Exercise details: Search the records for "archwarmia" and copy each line that holds it.

Supplied data:
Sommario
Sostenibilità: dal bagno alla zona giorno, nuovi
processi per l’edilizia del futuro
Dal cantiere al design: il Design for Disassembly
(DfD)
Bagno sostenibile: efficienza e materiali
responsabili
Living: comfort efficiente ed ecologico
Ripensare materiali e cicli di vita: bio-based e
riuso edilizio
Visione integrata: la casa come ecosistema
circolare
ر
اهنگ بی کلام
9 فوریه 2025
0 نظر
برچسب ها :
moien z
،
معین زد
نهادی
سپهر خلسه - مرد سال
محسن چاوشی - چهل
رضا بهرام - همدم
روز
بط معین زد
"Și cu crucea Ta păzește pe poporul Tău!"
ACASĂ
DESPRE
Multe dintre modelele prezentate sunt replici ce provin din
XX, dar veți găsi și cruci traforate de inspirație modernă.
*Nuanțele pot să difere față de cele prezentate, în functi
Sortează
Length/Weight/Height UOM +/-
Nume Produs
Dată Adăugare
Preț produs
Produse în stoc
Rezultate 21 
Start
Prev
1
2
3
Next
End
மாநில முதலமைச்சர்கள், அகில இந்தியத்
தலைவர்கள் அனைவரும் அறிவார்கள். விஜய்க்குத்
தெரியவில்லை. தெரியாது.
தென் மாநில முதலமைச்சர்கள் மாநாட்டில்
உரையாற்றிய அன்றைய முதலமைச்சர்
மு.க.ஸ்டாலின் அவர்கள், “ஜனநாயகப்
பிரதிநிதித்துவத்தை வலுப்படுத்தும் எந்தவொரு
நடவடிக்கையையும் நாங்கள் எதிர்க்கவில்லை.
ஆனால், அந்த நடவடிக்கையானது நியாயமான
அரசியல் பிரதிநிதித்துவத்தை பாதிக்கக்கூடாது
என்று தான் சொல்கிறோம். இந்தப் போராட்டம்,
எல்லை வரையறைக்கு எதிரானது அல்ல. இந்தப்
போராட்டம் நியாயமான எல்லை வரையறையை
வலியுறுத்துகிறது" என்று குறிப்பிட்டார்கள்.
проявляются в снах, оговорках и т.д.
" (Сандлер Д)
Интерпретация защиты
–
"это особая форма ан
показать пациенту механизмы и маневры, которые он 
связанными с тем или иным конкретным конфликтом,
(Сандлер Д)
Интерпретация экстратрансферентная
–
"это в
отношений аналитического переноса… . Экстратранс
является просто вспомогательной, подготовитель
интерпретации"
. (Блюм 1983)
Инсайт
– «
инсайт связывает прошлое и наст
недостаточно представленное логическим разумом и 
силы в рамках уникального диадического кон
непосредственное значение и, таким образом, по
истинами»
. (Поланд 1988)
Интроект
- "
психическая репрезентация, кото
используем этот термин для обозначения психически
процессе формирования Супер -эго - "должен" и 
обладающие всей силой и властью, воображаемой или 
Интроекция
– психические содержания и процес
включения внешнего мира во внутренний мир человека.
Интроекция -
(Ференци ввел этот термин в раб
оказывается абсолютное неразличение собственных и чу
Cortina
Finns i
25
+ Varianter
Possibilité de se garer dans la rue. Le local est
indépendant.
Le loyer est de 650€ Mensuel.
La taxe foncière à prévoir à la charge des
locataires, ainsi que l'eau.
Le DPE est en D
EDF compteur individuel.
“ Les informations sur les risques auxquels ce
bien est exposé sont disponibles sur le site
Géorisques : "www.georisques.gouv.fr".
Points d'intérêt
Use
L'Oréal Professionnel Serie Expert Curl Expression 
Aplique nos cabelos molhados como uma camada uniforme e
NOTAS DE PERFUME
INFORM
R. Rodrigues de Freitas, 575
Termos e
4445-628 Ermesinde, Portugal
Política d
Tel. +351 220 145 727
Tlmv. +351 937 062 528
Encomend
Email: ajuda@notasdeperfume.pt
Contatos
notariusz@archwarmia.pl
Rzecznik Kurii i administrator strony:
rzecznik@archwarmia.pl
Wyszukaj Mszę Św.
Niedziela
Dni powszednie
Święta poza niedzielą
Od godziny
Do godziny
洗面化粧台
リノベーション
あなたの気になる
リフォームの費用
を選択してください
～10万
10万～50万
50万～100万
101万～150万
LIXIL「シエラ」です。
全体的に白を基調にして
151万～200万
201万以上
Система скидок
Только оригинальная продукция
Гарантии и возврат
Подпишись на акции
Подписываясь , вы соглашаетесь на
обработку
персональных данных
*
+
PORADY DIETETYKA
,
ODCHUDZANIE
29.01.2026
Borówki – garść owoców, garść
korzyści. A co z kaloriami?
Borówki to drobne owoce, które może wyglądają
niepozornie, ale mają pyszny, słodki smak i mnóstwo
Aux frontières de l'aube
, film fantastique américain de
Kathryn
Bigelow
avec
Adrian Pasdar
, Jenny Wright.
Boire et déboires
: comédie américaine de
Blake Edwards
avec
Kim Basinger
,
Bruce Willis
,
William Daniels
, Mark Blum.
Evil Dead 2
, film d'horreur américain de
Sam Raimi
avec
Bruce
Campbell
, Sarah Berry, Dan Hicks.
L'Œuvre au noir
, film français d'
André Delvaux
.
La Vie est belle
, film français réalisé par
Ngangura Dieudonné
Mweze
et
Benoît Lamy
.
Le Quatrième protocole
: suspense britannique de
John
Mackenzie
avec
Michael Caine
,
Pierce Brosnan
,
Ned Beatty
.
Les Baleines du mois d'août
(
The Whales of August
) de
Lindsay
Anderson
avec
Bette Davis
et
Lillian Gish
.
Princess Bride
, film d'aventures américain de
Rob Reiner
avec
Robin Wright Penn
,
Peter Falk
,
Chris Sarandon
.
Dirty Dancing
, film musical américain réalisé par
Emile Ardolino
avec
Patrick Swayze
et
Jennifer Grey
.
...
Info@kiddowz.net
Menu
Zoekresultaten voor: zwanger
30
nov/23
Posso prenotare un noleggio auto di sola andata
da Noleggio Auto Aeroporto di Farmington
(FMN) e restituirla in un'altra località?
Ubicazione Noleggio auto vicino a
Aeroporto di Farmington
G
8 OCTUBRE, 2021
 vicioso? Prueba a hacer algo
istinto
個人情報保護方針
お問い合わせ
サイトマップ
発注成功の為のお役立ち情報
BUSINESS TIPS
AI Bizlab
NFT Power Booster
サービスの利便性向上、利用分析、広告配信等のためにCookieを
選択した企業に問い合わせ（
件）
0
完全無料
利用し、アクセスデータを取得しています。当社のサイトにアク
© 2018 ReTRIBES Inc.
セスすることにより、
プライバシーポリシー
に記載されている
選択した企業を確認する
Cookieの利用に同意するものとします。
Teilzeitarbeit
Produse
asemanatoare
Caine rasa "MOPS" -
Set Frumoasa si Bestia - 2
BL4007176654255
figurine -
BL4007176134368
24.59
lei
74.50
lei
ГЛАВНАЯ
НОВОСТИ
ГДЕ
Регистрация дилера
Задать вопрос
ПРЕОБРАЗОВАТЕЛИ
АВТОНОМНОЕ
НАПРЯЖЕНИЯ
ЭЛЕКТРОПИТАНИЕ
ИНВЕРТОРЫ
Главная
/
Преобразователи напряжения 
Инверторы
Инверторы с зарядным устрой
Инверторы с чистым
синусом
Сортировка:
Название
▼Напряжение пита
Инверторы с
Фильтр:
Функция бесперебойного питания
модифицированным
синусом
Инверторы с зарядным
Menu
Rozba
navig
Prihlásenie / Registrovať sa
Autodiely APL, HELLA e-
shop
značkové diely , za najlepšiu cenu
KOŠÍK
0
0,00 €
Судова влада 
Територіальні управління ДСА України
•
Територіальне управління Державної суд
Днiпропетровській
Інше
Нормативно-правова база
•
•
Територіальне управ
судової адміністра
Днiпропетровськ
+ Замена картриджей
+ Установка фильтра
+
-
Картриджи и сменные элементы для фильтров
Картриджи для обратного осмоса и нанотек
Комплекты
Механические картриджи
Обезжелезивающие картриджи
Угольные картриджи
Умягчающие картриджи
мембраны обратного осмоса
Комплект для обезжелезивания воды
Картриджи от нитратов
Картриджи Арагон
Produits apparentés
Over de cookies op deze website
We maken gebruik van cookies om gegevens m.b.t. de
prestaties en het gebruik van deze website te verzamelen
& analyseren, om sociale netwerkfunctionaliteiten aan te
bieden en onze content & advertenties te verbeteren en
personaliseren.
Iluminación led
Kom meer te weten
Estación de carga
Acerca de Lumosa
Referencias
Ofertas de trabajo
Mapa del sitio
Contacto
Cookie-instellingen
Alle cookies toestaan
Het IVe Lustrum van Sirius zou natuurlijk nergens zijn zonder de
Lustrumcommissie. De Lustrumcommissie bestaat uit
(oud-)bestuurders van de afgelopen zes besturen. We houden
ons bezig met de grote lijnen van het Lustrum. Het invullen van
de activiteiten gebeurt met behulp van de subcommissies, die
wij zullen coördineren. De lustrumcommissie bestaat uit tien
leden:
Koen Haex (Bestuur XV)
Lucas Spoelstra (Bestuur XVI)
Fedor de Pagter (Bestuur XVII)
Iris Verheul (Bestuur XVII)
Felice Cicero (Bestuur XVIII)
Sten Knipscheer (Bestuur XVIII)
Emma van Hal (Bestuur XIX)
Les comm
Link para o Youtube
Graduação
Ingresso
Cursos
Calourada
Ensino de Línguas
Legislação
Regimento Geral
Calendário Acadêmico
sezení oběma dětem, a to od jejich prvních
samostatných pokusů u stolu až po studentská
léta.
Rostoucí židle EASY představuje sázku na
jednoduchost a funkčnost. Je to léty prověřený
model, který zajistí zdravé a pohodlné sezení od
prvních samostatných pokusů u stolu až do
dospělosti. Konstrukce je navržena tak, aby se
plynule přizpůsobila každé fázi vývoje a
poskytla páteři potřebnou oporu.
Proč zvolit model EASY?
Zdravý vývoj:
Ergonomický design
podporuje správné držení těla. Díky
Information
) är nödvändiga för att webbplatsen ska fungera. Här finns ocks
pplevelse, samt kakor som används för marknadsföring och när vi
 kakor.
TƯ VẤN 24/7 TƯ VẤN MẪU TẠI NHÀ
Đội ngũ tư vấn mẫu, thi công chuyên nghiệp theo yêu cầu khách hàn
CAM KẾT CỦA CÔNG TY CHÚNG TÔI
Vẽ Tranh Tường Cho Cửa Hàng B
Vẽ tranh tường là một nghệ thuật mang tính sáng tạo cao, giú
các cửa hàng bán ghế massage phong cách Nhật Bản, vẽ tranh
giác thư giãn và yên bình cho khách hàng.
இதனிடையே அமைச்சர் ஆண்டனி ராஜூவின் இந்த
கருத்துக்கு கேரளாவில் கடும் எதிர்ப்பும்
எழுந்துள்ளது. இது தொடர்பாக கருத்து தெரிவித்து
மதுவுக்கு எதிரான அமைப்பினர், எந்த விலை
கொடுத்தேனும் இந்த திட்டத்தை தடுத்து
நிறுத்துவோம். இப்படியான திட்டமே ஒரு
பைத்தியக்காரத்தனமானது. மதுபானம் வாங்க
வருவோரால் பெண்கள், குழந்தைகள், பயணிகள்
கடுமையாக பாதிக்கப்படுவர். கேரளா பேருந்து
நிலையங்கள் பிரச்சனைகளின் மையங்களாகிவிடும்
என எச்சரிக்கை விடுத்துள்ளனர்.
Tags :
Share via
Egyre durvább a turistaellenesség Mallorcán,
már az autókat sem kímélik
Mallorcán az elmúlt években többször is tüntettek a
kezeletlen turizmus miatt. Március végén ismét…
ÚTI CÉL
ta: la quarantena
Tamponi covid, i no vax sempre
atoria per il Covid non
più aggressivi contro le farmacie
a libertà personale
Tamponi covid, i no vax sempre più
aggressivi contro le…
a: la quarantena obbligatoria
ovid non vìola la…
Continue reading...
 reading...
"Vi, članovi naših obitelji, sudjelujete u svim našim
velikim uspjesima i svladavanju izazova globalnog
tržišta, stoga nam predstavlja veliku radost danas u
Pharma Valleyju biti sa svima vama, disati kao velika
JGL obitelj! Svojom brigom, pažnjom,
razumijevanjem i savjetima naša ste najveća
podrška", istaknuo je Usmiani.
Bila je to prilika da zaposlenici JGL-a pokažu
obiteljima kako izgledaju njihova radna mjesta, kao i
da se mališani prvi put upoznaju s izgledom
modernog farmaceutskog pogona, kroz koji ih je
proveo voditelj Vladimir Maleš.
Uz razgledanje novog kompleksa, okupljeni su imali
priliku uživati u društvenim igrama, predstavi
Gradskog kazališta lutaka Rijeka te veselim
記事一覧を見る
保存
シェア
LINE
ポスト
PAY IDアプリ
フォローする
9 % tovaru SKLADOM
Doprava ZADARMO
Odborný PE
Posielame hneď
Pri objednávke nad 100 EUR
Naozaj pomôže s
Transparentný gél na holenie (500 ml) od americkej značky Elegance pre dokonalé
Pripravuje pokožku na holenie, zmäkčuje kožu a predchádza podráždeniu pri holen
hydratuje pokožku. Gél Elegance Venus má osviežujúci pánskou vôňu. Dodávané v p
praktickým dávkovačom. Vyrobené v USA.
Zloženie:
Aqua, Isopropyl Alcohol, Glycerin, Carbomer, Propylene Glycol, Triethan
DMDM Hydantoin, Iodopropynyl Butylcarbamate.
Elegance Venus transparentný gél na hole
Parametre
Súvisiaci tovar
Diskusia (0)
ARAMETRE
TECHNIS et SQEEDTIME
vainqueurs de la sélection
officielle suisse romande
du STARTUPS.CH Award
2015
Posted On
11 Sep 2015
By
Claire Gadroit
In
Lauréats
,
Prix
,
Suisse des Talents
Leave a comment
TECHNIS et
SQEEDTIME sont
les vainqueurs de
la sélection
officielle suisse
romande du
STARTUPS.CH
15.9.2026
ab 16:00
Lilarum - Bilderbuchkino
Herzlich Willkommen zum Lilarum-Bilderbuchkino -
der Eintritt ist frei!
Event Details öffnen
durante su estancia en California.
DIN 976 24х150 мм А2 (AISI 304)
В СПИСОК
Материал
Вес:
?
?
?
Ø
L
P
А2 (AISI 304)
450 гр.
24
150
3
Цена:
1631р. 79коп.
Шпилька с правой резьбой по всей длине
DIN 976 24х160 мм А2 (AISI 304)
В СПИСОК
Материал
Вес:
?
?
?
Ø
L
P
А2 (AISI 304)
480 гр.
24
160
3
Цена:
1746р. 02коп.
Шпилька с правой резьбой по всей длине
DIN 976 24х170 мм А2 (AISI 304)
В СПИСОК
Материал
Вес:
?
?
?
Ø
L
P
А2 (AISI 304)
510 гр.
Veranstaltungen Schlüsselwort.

Written solution:
notariusz@archwarmia.pl
rzecznik@archwarmia.pl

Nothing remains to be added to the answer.